=== SOURCE DATA ===
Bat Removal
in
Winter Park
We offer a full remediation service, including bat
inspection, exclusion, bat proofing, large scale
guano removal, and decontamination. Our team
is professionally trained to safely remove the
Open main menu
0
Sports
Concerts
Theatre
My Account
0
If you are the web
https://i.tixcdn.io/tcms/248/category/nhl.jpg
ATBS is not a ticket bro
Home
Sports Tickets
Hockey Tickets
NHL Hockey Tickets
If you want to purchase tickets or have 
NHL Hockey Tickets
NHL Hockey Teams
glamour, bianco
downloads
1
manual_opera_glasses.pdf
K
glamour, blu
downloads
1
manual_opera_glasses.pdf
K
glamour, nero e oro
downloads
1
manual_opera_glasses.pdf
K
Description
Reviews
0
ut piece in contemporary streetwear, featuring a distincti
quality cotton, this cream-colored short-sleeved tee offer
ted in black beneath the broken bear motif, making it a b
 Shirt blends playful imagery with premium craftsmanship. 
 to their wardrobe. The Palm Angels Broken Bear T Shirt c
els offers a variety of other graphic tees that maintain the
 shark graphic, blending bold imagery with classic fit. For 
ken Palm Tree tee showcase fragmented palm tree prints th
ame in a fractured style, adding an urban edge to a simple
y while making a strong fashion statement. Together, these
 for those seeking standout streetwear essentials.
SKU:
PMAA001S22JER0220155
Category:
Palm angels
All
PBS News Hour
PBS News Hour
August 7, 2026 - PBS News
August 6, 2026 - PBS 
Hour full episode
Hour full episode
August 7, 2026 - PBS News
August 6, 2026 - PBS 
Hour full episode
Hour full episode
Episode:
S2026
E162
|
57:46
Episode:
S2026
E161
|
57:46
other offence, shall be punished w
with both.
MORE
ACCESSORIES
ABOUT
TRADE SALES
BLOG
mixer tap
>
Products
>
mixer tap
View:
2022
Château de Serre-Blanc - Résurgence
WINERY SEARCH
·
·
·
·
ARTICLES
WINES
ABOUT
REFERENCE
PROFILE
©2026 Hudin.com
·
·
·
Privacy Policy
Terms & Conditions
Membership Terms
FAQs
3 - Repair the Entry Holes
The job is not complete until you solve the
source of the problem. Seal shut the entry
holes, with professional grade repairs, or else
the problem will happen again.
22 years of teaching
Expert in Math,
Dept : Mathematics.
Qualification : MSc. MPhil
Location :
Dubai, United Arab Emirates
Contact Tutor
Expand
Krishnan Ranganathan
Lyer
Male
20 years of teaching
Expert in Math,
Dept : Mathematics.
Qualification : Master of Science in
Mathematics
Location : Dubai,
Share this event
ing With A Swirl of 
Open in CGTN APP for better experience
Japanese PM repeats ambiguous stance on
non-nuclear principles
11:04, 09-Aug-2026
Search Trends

=== REQUIREMENT ===
Please give each line above again, word for word.

=== RESPONSE TO THE EXERCISE ===
Bat Removal
in
Winter Park
We offer a full remediation service, including bat
inspection, exclusion, bat proofing, large scale
guano removal, and decontamination. Our team
is professionally trained to safely remove the
Open main menu
0
Sports
Concerts
Theatre
My Account
0
If you are the web
https://i.tixcdn.io/tcms/248/category/nhl.jpg
ATBS is not a ticket bro
Home
Sports Tickets
Hockey Tickets
NHL Hockey Tickets
If you want to purchase tickets or have 
NHL Hockey Tickets
NHL Hockey Teams
glamour, bianco
downloads
1
manual_opera_glasses.pdf
K
glamour, blu
downloads
1
manual_opera_glasses.pdf
K
glamour, nero e oro
downloads
1
manual_opera_glasses.pdf
K
Description
Reviews
0
ut piece in contemporary streetwear, featuring a distincti
quality cotton, this cream-colored short-sleeved tee offer
ted in black beneath the broken bear motif, making it a b
 Shirt blends playful imagery with premium craftsmanship. 
 to their wardrobe. The Palm Angels Broken Bear T Shirt c
els offers a variety of other graphic tees that maintain the
 shark graphic, blending bold imagery with classic fit. For 
ken Palm Tree tee showcase fragmented palm tree prints th
ame in a fractured style, adding an urban edge to a simple
y while making a strong fashion statement. Together, these
 for those seeking standout streetwear essentials.
SKU:
PMAA001S22JER0220155
Category:
Palm angels
All
PBS News Hour
PBS News Hour
August 7, 2026 - PBS News
August 6, 2026 - PBS 
Hour full episode
Hour full episode
August 7, 2026 - PBS News
August 6, 2026 - PBS 
Hour full episode
Hour full episode
Episode:
S2026
E162
|
57:46
Episode:
S2026
E161
|
57:46
other offence, shall be punished w
with both.
MORE
ACCESSORIES
ABOUT
TRADE SALES
BLOG
mixer tap
>
Products
>
mixer tap
View:
2022
Château de Serre-Blanc - Résurgence
WINERY SEARCH
·
·
·
·
ARTICLES
WINES
ABOUT
REFERENCE
PROFILE
©2026 Hudin.com
·
·
·
Privacy Policy
Terms & Conditions
Membership Terms
FAQs
3 - Repair the Entry Holes
The job is not complete until you solve the
source of the problem. Seal shut the entry
holes, with professional grade repairs, or else
the problem will happen again.
22 years of teaching
Expert in Math,
Dept : Mathematics.
Qualification : MSc. MPhil
Location :
Dubai, United Arab Emirates
Contact Tutor
Expand
Krishnan Ranganathan
Lyer
Male
20 years of teaching
Expert in Math,
Dept : Mathematics.
Qualification : Master of Science in
Mathematics
Location : Dubai,
Share this event
ing With A Swirl of 
Open in CGTN APP for better experience
Japanese PM repeats ambiguous stance on
non-nuclear principles
11:04, 09-Aug-2026
Search Trends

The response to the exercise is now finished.